There was a spot in the old right-field bleachers of Connie Mack Stadium where the view was perfect and, if you were lucky, you could snag a hard-hit foul ball if you had a proper glove. This spot was exactly 329 feet from home plate – I know this because the sign saying so was just in front of this spot. This was where me and my junior high school friends, Louie and Steve, would spend our summer nights when we could raise the $1.25 admission and 35 cent carfare.
All of the seats in Connie Mack Stadium were made of wooden slats and bulged from decades of over-painting. The ones in our section were colored Pepto-Bismol pink under the soot coating. For the dollar and a quarter cost of occupying one of these seats, the Phillies management wasn’t about to equip the ushers with rags to wipe them down. That service went to those who paid three or four bucks for the gray or red seats. At fifteen, as I was then, a little soot on my pants was a badge of honor, anyway.
Steve had scoped this section out after, maybe the second or third game. Our original seats were on the second level way back behind home plate, tucked under the third level deck. We were behind so many girders that it was like trying to watch the action through a forest. The deck was so close overhead, that any play other than an infield grounder was out of our view. Twice we got busted by the ushers for trying to move closer, then Steve pointed to right field, like Babe Ruth calling his home run shot, and yelled something like we could probably see better from “out there.”
A better view of the Phillies then was often painful. They were perennial sub-basement tenants; intentionally so, it seemed, because any player who showed promise ended up on other teams before they blossomed. Fergie Jenkins, Jack Sanford, and a host of others began their careers in Philly but starred elsewhere while the home-team labored on with Dick “Dr. Strangeglove” Stuart, Bob Bowman, and a pitcher named Buzhardt. But we rooted anyway. And from our vantage point, we could vent our opinions of other losers like the Cubs and Pirates; usually to the effect that they stunk and we could do better out there. We could also watch Ritchie Ashburn rob sure doubles from the likes of Willie Mays, Stan Musial, Duke Snider, and Eddie Mathews.

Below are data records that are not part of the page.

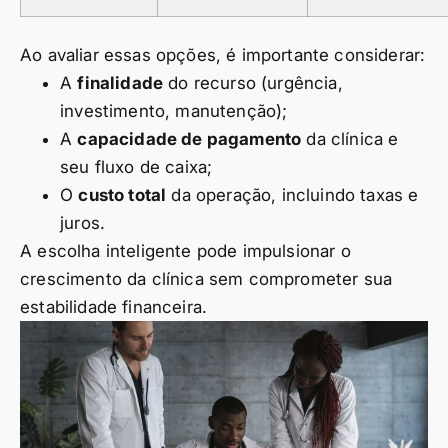
Ao avaliar essas opções, é importante considerar:
A
finalidade
do recurso (urgência,
investimento, manutenção);
A
capacidade de pagamento
da clínica e
seu fluxo de caixa;
O
custo total
da operação, incluindo taxas e
juros.
A escolha inteligente pode impulsionar o
crescimento da clínica sem comprometer sua
estabilidade financeira.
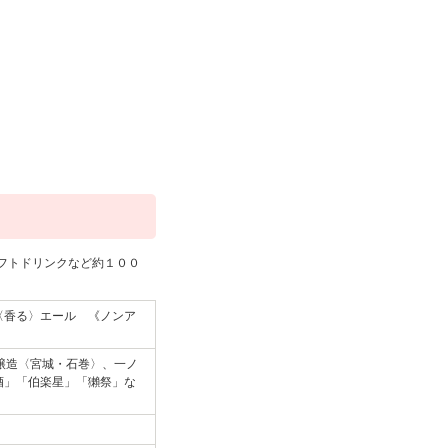
フトドリンクなど約１００
〈香る〉エール 《ノンア
本醸造〈宮城・石巻〉、一ノ
田酒」「伯楽星」「獺祭」な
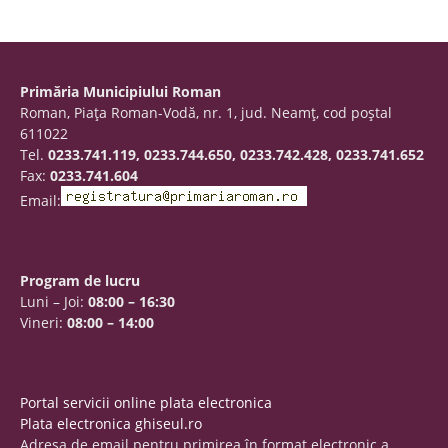
Primăria Municipiului Roman
Roman, Piaţa Roman-Vodă, nr. 1, jud. Neamţ, cod poştal
611022
Tel.
0233.741.119, 0233.744.650, 0233.742.428, 0233.741.652
Fax:
0233.741.604
Email:
Program de lucru
Luni – Joi:
08:00 – 16:30
Vineri:
08:00 – 14:00
Portal servicii online plata electronica
Plata electronica ghiseul.ro
Adresa de email pentru primirea în format electronic a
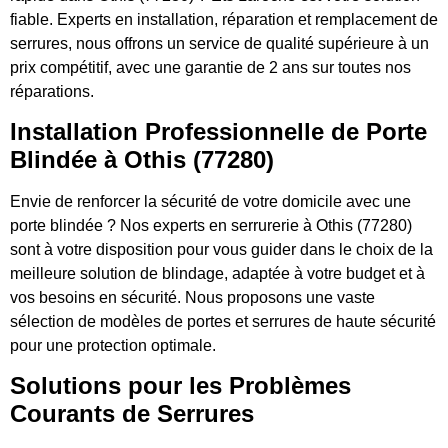
fiable. Experts en installation, réparation et remplacement de
serrures, nous offrons un service de qualité supérieure à un
prix compétitif, avec une garantie de 2 ans sur toutes nos
réparations.
Installation Professionnelle de Porte
Blindée à Othis (77280)
Envie de renforcer la sécurité de votre domicile avec une
porte blindée ? Nos experts en serrurerie à Othis (77280)
sont à votre disposition pour vous guider dans le choix de la
meilleure solution de blindage, adaptée à votre budget et à
vos besoins en sécurité. Nous proposons une vaste
sélection de modèles de portes et serrures de haute sécurité
pour une protection optimale.
Solutions pour les Problèmes
Courants de Serrures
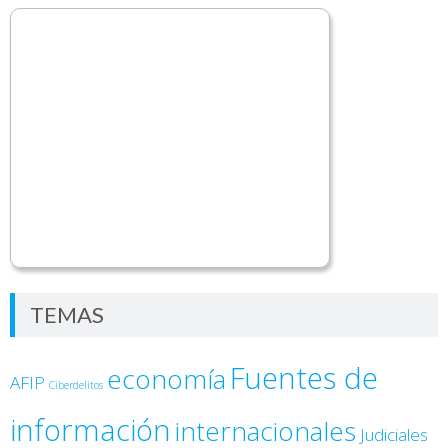
TEMAS
Fuentes de
economía
AFIP
Ciberdelitos
información
internacionales
Judiciales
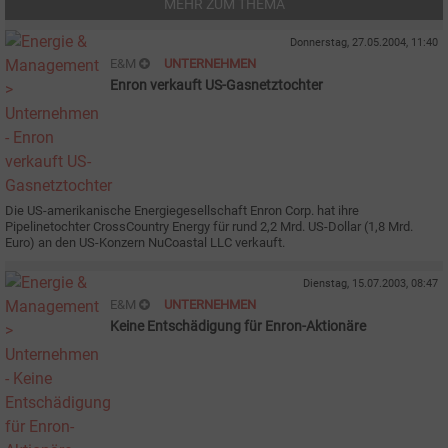
MEHR ZUM THEMA
Donnerstag, 27.05.2004, 11:40
E&M
UNTERNEHMEN
Enron verkauft US-Gasnetztochter
Die US-amerikanische Energiegesellschaft Enron Corp. hat ihre
Pipelinetochter CrossCountry Energy für rund 2,2 Mrd. US-Dollar (1,8 Mrd.
Euro) an den US-Konzern NuCoastal LLC verkauft.
Dienstag, 15.07.2003, 08:47
E&M
UNTERNEHMEN
Keine Entschädigung für Enron-Aktionäre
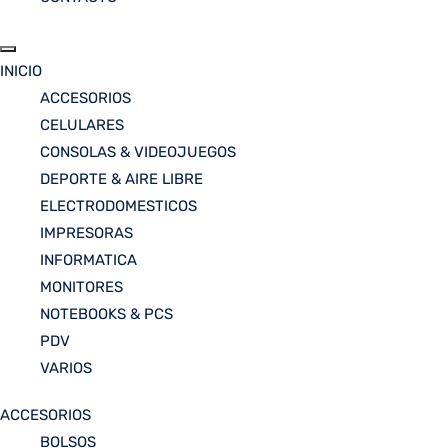
INICIO
ACCESORIOS
CELULARES
CONSOLAS & VIDEOJUEGOS
DEPORTE & AIRE LIBRE
ELECTRODOMESTICOS
IMPRESORAS
INFORMATICA
MONITORES
NOTEBOOKS & PCS
PDV
VARIOS
ACCESORIOS
BOLSOS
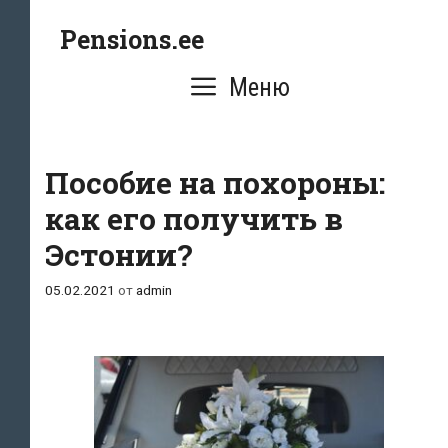
Перейти
Pensions.ee
к
содержимому
Меню
Пособие на похороны:
как его получить в
Эстонии?
05.02.2021
от
admin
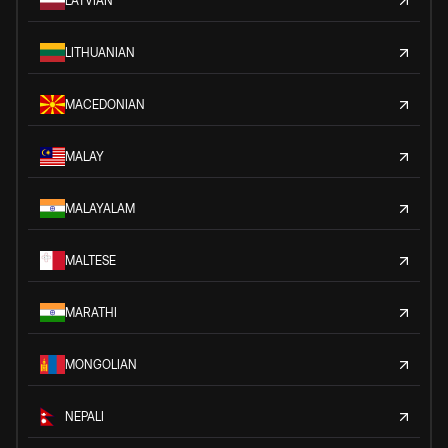
LATVIAN
LITHUANIAN
MACEDONIAN
MALAY
MALAYALAM
MALTESE
MARATHI
MONGOLIAN
NEPALI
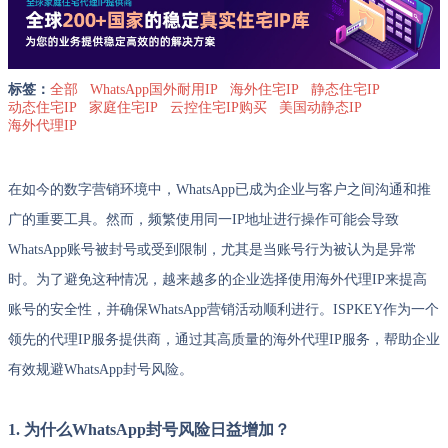
标签：
全部
WhatsApp国外耐用IP
海外住宅IP
静态住宅IP
动态住宅IP
家庭住宅IP
云控住宅IP购买
美国动静态IP
海外代理IP
在如今的数字营销环境中，WhatsApp已成为企业与客户之间沟通和推
广的重要工具。然而，频繁使用同一IP地址进行操作可能会导致
WhatsApp账号被封号或受到限制，尤其是当账号行为被认为是异常
时。为了避免这种情况，越来越多的企业选择使用海外代理IP来提高
账号的安全性，并确保WhatsApp营销活动顺利进行。ISPKEY作为一个
领先的代理IP服务提供商，通过其高质量的海外代理IP服务，帮助企业
有效规避WhatsApp封号风险。
1. 为什么WhatsApp封号风险日益增加？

When one of these heroes came to the plate, we’d smack our fists into our gloves and get ready. Imagine catching a ball slammed by one of these greats. We sure did. Unfortunately, too often we’d follow their shots soaring over fair territory and hear them clap off the corrugated steel right field wall or continue over the huge Longine’s clock atop the scoreboard. We still talked big, though. “Yeah, just wait until that foul comes our way.” I had the longest reach so I was going to grab the ball, sure. Louie was a little loco so I worried he might try to shove me over to grab the ball himself, so my strategy was to withstand a Louie push was to stand in a brace position – feet far apart, knees a little bent with the back of my legs snug against the seat.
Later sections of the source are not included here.